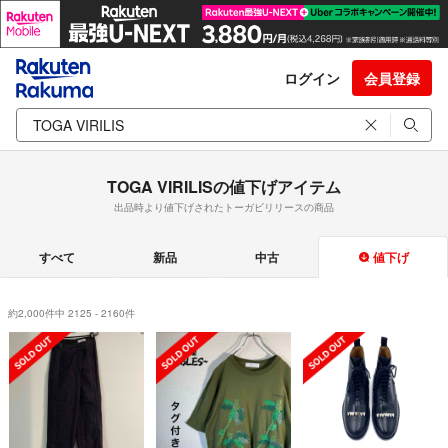
ログイン
会員登録
TOGA VIRILISの値下げアイテム
出品時より値下げされたトーガビリリースの商品
すべて
新品
中古
値下げ
約2,000件中 2125 - 2160件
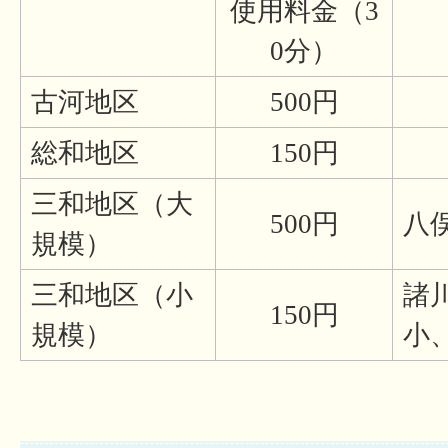
使用料金（3
0分）
古河地区
500円
総和地区
150円
三和地区（大
500円
八
規模）
三和地区（小
諸
150円
規模）
小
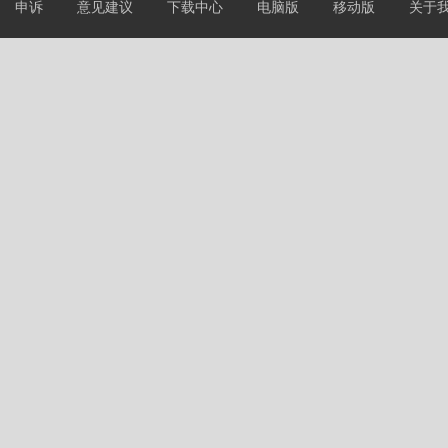
申诉
意见建议
下载中心
电脑版
移动版
关于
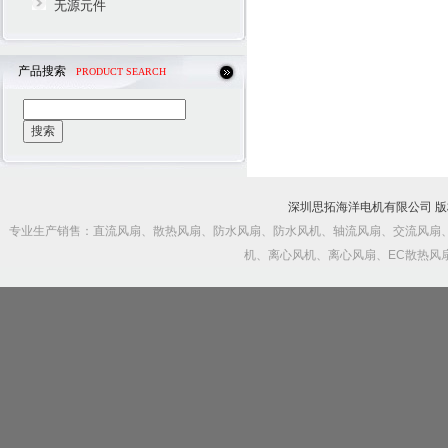
无源元件
产品搜索
PRODUCT SEARCH
深圳思拓海洋电机有限公司 
专业生产销售：直流风扇、散热风扇、防水风扇、防水风机、轴流风扇、交流风扇
机、离心风机、离心风扇、EC散热风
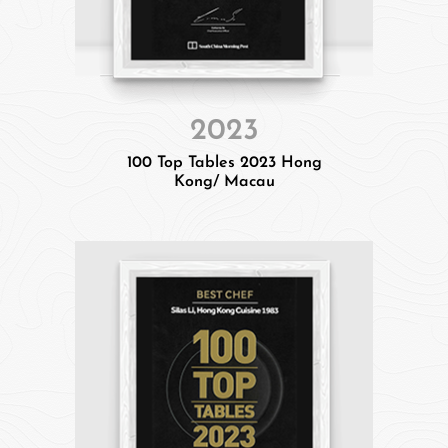
2023
100 Top Tables 2023 Hong
Kong/ Macau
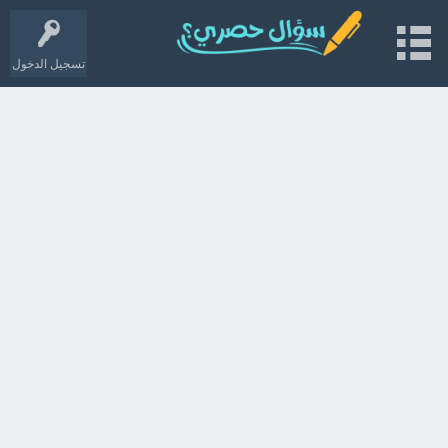
تسجيل الدخول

◆ **Task directions**
Write the records out once more, exactly as they appear, with no pictures.

◆ **Output for this exercise**
ログイン
会員登録
TOGA VIRILISの値下げアイテム
出品時より値下げされたトーガビリリースの商品
すべて
新品
中古
値下げ
約2,000件中 2125 - 2160件
使用料金（3
0分）
古河地区
500円
総和地区
150円
三和地区（大
500円
八
規模）
三和地区（小
諸
150円
規模）
小
申诉
意见建议
下载中心
电脑版
移动版
关于
无源元件
产品搜索
PRODUCT SEARCH
深圳思拓海洋电机有限公司 
专业生产销售：直流风扇、散热风扇、防水风扇、防水风机、轴流风扇、交流风扇
机、离心风机、离心风扇、EC散热风
2023
100 Top Tables 2023 Hong
Kong/ Macau
تسجيل الدخول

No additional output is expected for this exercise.